[Start of section]

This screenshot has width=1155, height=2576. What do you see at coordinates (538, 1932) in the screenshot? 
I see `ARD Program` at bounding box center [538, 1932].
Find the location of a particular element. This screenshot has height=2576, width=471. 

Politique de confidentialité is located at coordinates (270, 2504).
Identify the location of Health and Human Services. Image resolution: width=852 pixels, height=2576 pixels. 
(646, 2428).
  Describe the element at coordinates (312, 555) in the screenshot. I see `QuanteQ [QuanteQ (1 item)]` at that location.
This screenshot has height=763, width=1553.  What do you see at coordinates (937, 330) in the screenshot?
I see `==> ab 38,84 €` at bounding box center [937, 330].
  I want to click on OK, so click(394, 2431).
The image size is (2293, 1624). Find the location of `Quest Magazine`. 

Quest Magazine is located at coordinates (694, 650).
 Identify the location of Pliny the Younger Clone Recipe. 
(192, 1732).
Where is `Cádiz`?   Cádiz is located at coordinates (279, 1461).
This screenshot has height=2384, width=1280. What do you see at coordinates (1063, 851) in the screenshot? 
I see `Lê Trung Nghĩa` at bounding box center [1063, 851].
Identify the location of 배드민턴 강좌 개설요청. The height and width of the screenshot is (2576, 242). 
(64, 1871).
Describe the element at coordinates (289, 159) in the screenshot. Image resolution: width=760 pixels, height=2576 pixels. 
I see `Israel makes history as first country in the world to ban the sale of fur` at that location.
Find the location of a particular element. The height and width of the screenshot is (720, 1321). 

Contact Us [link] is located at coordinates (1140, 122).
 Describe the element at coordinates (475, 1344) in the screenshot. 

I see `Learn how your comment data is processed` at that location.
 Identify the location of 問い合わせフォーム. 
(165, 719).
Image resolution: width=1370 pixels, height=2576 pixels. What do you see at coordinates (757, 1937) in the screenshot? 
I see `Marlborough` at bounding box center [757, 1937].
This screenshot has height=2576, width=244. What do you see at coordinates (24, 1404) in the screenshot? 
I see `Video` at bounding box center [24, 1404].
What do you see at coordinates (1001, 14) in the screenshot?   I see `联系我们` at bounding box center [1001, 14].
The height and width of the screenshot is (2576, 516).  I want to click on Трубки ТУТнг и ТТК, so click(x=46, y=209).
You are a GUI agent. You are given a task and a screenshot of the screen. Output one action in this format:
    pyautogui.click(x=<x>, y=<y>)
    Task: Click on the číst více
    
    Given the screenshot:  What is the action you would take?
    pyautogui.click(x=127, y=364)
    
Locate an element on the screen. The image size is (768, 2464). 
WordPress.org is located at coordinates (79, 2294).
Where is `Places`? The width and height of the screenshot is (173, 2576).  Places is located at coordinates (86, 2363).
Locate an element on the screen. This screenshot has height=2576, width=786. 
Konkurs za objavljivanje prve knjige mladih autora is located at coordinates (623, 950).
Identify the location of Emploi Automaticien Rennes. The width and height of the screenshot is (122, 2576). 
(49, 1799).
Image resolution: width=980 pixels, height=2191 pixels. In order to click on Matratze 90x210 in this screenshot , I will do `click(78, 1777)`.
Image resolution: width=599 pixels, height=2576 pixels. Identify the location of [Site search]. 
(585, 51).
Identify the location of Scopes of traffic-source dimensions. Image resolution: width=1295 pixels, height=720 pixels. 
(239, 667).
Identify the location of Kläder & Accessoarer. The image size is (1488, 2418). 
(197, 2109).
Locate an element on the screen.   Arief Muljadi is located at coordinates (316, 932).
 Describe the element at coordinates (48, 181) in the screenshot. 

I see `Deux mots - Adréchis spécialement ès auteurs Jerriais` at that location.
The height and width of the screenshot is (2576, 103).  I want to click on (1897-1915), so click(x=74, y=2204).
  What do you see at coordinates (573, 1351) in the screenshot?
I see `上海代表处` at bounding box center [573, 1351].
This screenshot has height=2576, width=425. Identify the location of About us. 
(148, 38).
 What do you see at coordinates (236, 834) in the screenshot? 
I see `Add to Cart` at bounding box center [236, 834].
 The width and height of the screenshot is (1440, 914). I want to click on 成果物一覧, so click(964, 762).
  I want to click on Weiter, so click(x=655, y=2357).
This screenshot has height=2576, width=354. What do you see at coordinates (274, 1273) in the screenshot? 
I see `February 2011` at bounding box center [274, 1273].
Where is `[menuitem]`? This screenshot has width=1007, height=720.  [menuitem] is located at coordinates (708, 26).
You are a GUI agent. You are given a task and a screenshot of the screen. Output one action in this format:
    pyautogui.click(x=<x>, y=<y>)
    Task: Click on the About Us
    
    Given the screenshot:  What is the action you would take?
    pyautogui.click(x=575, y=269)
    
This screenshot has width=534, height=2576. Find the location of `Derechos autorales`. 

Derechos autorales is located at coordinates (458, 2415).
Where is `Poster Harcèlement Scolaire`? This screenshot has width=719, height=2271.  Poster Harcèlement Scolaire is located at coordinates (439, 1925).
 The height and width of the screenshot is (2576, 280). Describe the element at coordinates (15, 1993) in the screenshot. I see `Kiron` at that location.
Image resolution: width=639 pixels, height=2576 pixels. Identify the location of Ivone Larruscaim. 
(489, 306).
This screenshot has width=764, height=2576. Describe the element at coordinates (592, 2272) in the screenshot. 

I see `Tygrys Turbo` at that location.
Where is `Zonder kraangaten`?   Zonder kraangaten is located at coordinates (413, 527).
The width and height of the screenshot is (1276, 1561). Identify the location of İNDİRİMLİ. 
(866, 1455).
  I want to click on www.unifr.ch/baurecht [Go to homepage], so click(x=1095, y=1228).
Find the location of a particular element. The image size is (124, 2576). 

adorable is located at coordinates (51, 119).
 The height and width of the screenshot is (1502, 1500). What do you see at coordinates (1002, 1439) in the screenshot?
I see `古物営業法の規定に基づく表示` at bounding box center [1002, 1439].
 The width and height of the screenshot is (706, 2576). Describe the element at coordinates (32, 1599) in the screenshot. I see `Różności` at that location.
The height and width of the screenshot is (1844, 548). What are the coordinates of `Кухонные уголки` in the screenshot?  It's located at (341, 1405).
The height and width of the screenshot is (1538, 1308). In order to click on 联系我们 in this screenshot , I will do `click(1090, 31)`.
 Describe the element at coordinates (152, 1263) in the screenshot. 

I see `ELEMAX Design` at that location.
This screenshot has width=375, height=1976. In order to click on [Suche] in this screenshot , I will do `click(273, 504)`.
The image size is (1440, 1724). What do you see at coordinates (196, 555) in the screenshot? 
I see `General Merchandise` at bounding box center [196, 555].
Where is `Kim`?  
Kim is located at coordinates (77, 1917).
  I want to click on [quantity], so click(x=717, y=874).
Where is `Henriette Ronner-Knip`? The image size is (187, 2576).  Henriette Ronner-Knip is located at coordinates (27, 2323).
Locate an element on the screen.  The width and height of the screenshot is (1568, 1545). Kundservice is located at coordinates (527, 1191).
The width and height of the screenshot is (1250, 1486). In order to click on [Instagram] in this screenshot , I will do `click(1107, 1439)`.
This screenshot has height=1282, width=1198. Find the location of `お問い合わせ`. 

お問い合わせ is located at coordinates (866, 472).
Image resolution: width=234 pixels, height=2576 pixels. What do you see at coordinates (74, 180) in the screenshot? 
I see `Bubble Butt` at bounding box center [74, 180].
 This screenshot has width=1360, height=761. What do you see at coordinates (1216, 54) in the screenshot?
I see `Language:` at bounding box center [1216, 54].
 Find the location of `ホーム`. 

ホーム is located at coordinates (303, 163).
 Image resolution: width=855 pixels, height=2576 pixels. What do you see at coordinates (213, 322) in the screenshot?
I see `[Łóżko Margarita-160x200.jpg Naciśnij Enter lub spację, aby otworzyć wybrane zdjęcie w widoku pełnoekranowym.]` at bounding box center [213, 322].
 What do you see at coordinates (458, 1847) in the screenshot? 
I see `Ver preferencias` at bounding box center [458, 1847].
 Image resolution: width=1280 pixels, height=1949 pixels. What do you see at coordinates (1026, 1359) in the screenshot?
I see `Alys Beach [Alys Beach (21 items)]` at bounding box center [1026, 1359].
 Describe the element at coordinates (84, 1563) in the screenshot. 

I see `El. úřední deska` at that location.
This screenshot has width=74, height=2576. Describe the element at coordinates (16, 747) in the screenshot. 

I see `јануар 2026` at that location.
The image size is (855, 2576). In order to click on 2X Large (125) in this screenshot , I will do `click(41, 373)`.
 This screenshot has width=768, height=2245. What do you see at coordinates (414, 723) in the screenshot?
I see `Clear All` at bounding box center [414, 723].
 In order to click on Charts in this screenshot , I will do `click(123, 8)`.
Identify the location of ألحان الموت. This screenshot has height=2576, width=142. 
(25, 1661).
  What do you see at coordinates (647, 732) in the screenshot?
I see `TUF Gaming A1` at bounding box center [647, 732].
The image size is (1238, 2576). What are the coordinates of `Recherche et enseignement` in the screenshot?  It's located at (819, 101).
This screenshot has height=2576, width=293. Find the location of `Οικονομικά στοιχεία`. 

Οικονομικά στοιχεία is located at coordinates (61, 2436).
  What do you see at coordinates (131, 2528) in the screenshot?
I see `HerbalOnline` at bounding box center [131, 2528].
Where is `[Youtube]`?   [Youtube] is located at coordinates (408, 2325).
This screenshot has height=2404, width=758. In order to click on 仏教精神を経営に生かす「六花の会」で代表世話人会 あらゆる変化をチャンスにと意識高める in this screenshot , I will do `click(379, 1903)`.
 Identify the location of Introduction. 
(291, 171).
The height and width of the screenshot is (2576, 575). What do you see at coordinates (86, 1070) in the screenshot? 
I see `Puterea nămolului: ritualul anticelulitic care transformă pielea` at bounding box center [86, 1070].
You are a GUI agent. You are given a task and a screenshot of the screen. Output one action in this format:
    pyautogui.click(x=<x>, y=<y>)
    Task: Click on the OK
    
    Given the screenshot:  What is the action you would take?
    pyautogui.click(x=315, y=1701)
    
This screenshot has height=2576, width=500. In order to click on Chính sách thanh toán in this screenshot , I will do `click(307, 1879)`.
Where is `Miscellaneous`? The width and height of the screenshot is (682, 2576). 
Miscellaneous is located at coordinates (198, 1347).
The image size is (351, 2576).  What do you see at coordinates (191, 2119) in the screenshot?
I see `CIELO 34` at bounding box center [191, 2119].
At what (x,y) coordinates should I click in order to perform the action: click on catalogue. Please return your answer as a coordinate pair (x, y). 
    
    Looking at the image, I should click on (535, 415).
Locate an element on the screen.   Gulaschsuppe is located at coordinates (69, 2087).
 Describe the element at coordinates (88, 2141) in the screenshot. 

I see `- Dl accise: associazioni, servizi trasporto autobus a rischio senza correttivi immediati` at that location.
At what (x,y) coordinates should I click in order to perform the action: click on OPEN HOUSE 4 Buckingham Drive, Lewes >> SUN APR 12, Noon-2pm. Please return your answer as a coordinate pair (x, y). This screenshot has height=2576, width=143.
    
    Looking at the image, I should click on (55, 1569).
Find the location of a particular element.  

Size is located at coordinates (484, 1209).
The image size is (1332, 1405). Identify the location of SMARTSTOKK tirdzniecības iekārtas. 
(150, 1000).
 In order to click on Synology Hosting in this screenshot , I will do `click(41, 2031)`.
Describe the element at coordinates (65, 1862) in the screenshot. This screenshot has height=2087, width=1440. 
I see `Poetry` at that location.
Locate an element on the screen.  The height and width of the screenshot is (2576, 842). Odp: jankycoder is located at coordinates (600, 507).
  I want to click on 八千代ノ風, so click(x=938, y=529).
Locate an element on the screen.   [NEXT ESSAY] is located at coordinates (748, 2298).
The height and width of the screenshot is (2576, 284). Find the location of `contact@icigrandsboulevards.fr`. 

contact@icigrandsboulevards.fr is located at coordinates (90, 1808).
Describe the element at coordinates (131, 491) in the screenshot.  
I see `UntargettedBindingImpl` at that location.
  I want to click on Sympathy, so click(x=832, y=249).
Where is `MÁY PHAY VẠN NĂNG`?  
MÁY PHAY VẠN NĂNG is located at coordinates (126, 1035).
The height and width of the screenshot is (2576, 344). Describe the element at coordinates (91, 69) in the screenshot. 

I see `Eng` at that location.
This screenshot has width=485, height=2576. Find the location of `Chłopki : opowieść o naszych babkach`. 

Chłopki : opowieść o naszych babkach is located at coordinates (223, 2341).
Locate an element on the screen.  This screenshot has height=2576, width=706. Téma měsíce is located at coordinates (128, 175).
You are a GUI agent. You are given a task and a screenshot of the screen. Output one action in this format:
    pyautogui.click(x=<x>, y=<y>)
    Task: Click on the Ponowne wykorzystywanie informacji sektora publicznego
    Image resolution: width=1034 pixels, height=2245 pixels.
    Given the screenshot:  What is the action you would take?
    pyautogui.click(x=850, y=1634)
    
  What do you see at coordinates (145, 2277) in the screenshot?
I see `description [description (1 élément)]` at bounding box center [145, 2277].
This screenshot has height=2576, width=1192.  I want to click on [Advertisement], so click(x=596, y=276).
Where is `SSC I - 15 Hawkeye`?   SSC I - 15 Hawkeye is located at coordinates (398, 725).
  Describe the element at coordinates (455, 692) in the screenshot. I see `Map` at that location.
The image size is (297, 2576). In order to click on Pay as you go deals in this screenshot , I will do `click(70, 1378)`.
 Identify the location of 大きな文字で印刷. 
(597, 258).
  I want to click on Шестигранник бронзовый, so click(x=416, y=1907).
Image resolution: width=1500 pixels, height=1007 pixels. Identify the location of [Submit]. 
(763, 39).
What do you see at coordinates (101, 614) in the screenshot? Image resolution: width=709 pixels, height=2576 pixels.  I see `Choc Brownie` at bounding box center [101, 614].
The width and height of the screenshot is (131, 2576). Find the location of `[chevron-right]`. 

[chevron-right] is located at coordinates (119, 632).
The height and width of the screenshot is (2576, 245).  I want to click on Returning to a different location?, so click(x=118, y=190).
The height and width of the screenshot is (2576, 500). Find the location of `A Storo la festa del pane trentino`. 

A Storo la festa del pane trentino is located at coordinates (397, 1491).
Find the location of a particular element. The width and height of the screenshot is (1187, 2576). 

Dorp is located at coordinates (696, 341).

[End of section]

*Task prompt*
Each line of the listing that includes the word "联系我们" counts once; give the total as a single number.

*Task result*
2